Borough tech wizards Clare Chiesa and Santana Kenner taught the courses for three years in Clinton Hill, Fort Greene and Bedford-Stuyvesant developments before city Housing Authority officials pulled the plug last month.
"It's frustrating," said Chiesa, 36, a social worker who teamed up with childhood friend Kenner, 35, a computer programmer. "I just wish it might have happened in a more organized manner."
Chiesa started the free tech classes three years ago, volunteering lessons at Lafayette Gardens Houses.
As word got out, Chiesa and Kenner raised money from family and friends and then approached NYCHA officials about expanding the classes into other developments.
Housing Authority officials agreed, and gave the duo the green light to teach at Atlantic Terminal in Fort Greene and at Saratoga Square development in Bedford-Stuyvesant - but then last month, suddenly told them to stop.

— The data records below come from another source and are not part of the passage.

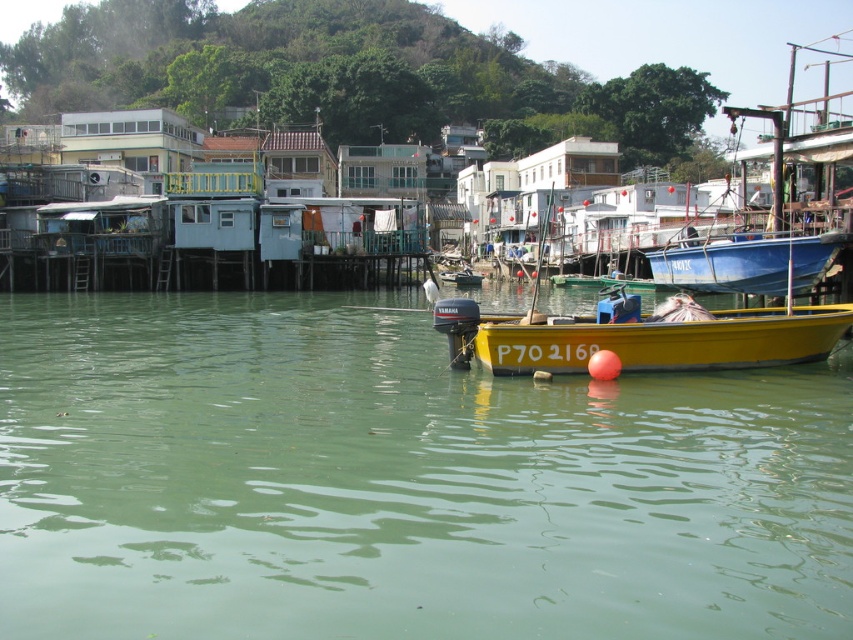 Question: Can you confirm if green water at center is wider than yellow matte boat at center?

Choices:
 (A) no
 (B) yes

Answer: (B)

Question: Which of the following is the closest to the observer?

Choices:
 (A) (451, 316)
 (B) (339, 365)

Answer: (A)

Question: Which of the following is the closest to the observer?

Choices:
 (A) blue matte boat at right
 (B) yellow matte boat at center

Answer: (B)

Question: Where is blue matte boat at right located in relation to yellow matte boat at center in the image?

Choices:
 (A) right
 (B) left

Answer: (A)

Question: Does blue matte boat at right have a smaller size compared to yellow matte boat at center?

Choices:
 (A) no
 (B) yes

Answer: (A)

Question: Which point is farther to the camera?

Choices:
 (A) (730, 625)
 (B) (706, 244)
 (C) (679, 339)

Answer: (B)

"I don't know what precipitated it," said Chiesa, who's barred from teaching the courses until she signs a memo with NYCHA's legal department. "I'm sure there's good reason for it, but it was just really abrupt."
City housing officials said Chiesa is required to have a liability contract with NYCHA. But volunteers were teaching for more than a year before NYCHA officials even realized they never gave her the contract paperwork. Now, Chiesa wants to show the paperwork to a lawyer before she signs.
"I don't think it's fair, and I don't think it's right," said retired transit cop J.D. Stark, who didn't know how to turn on a computer before he started taking classes twice a week at the Lafayette Gardens community center.
"It's successful," said Stark, who has learned how to update his Facebook profile and email an old pal in Japan. "I wish [NYCHA officials] would ... see how good [the program's] doing."
A NYCHA source said it was likely officials who approved Chiesa's courses didn't know she first needed to sign a contract.
"I want to open up in new centers in different developments," said Chiesa, who found out three days after NYCHA stopped her courses she'd won a $250,000 Google grant to expand the classes. "I've made this my full-time job now, and I want to make it work."